=== Task details ===
Could the data below please be reproduced word for word, without the pictures?
___ Stored data ___
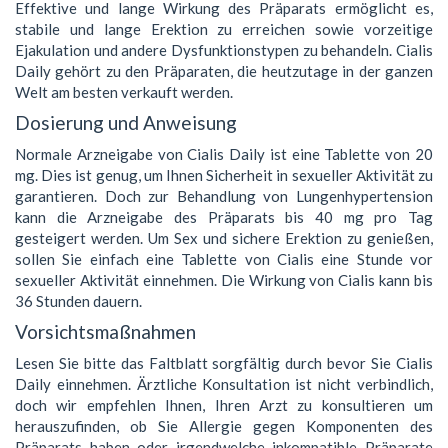
Effektive und lange Wirkung des Präparats ermöglicht es,
stabile und lange Erektion zu erreichen sowie vorzeitige
Ejakulation und andere Dysfunktionstypen zu behandeln. Cialis
Daily gehört zu den Präparaten, die heutzutage in der ganzen
Welt am besten verkauft werden.
Dosierung und Anweisung
Normale Arzneigabe von Cialis Daily ist eine Tablette von 20
mg. Dies ist genug, um Ihnen Sicherheit in sexueller Aktivität zu
garantieren. Doch zur Behandlung von Lungenhypertension
kann die Arzneigabe des Präparats bis 40 mg pro Tag
gesteigert werden. Um Sex und sichere Erektion zu genießen,
sollen Sie einfach eine Tablette von Cialis eine Stunde vor
sexueller Aktivität einnehmen. Die Wirkung von Cialis kann bis
36 Stunden dauern.
Vorsichtsmaßnahmen
Lesen Sie bitte das Faltblatt sorgfältig durch bevor Sie Cialis
Daily einnehmen. Ärztliche Konsultation ist nicht verbindlich,
doch wir empfehlen Ihnen, Ihren Arzt zu konsultieren um
herauszufinden, ob Sie Allergie gegen Komponenten des
Präparats haben oder irgendwelche inkompatible Präparate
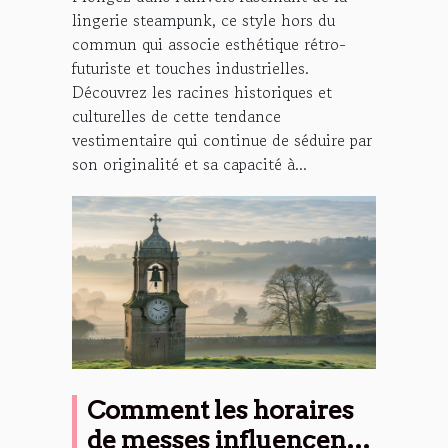
lingerie steampunk, ce style hors du
commun qui associe esthétique rétro-
futuriste et touches industrielles.
Découvrez les racines historiques et
culturelles de cette tendance
vestimentaire qui continue de séduire par
son originalité et sa capacité à...
Comment les horaires
de messes influencent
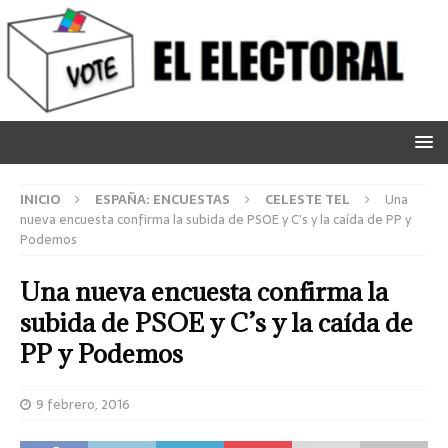
INICIO
ESPAÑA: ENCUESTAS
CELESTE TEL
Una
nueva encuesta confirma la subida de PSOE y C’s y la caída de PP y
Podemos
Una nueva encuesta confirma la
subida de PSOE y C’s y la caída de
PP y Podemos
9 febrero, 2016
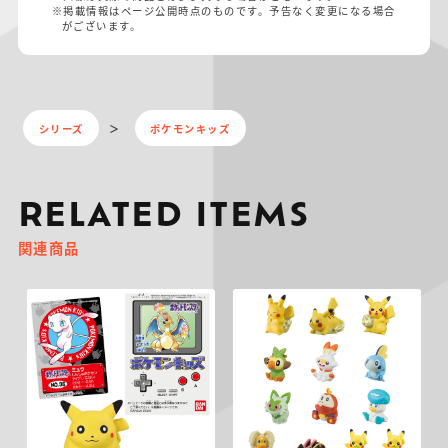
※掲載情報はページ公開時点のものです。予告なく変更になる場合
がございます。
シリーズ
ポケモンキッズ
RELATED ITEMS
関連商品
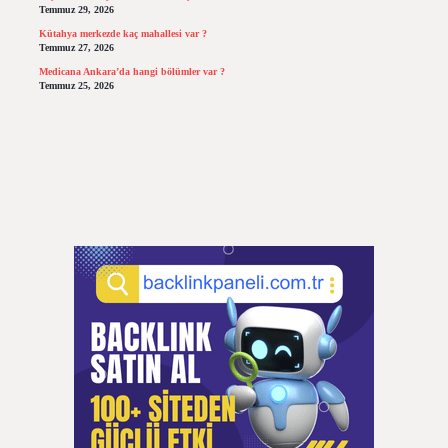
Temmuz 29, 2026
Kütahya merkezde kaç mahallesi var ?
Temmuz 27, 2026
Medicana Ankara’da hangi bölümler var ?
Temmuz 25, 2026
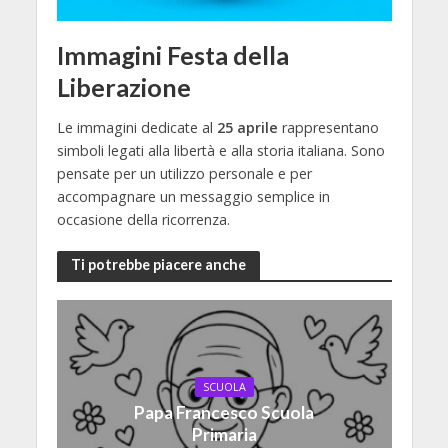
Immagini Festa della
Liberazione
Le immagini dedicate al
25 aprile
rappresentano
simboli legati alla libertà e alla storia italiana. Sono
pensate per un utilizzo personale e per
accompagnare un messaggio semplice in
occasione della ricorrenza.
Ti potrebbe piacere anche
SCUOLA
Papa Francesco Scuola
Primaria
___
=== Solution to this task ===
Effektive und lange Wirkung des Präparats ermöglicht es,
stabile und lange Erektion zu erreichen sowie vorzeitige
Ejakulation und andere Dysfunktionstypen zu behandeln. Cialis
Daily gehört zu den Präparaten, die heutzutage in der ganzen
Welt am besten verkauft werden.
Dosierung und Anweisung
Normale Arzneigabe von Cialis Daily ist eine Tablette von 20
mg. Dies ist genug, um Ihnen Sicherheit in sexueller Aktivität zu
garantieren. Doch zur Behandlung von Lungenhypertension
kann die Arzneigabe des Präparats bis 40 mg pro Tag
gesteigert werden. Um Sex und sichere Erektion zu genießen,
sollen Sie einfach eine Tablette von Cialis eine Stunde vor
sexueller Aktivität einnehmen. Die Wirkung von Cialis kann bis
36 Stunden dauern.
Vorsichtsmaßnahmen
Lesen Sie bitte das Faltblatt sorgfältig durch bevor Sie Cialis
Daily einnehmen. Ärztliche Konsultation ist nicht verbindlich,
doch wir empfehlen Ihnen, Ihren Arzt zu konsultieren um
herauszufinden, ob Sie Allergie gegen Komponenten des
Präparats haben oder irgendwelche inkompatible Präparate
lingerie steampunk, ce style hors du
commun qui associe esthétique rétro-
futuriste et touches industrielles.
Découvrez les racines historiques et
culturelles de cette tendance
vestimentaire qui continue de séduire par
son originalité et sa capacité à...
Comment les horaires
de messes influencent
INICIO
ESPAÑA: ENCUESTAS
CELESTE TEL
Una
nueva encuesta confirma la subida de PSOE y C’s y la caída de PP y
Podemos
Una nueva encuesta confirma la
subida de PSOE y C’s y la caída de
PP y Podemos
9 febrero, 2016
※掲載情報はページ公開時点のものです。予告なく変更になる場合
がございます。
シリーズ
ポケモンキッズ
RELATED ITEMS
関連商品
Temmuz 29, 2026
Kütahya merkezde kaç mahallesi var ?
Temmuz 27, 2026
Medicana Ankara’da hangi bölümler var ?
Temmuz 25, 2026
Immagini Festa della
Liberazione
Le immagini dedicate al
25 aprile
rappresentano
simboli legati alla libertà e alla storia italiana. Sono
pensate per un utilizzo personale e per
accompagnare un messaggio semplice in
occasione della ricorrenza.
Ti potrebbe piacere anche
SCUOLA
Papa Francesco Scuola
Primaria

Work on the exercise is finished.